(Saved entries)
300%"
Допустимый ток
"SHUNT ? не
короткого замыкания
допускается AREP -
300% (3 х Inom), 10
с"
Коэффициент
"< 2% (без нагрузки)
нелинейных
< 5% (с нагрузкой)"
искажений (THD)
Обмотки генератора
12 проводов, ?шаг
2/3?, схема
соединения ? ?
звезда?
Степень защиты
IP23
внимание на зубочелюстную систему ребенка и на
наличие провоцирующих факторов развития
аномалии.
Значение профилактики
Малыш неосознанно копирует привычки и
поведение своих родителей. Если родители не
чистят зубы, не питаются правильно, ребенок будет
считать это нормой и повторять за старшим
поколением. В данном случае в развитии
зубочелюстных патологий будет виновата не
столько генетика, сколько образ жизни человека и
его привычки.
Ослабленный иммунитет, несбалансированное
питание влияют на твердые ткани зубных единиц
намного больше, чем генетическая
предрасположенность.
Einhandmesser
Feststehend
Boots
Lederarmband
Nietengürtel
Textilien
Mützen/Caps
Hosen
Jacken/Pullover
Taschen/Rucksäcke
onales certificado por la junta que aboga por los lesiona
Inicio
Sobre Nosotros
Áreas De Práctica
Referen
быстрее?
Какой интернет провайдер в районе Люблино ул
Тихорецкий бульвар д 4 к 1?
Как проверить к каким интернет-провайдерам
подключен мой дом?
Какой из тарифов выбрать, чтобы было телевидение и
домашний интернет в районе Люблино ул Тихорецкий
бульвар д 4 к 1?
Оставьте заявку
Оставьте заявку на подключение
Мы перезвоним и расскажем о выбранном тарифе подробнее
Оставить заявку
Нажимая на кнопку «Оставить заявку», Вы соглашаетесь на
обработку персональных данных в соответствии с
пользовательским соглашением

*WHAT NEEDS TO BE DONE*: Take every line from the data that contains the word "заявку".

*SOLUTION TO THIS PROBLEM*:
Оставьте заявку
Оставьте заявку на подключение
Оставить заявку
Нажимая на кнопку «Оставить заявку», Вы соглашаетесь на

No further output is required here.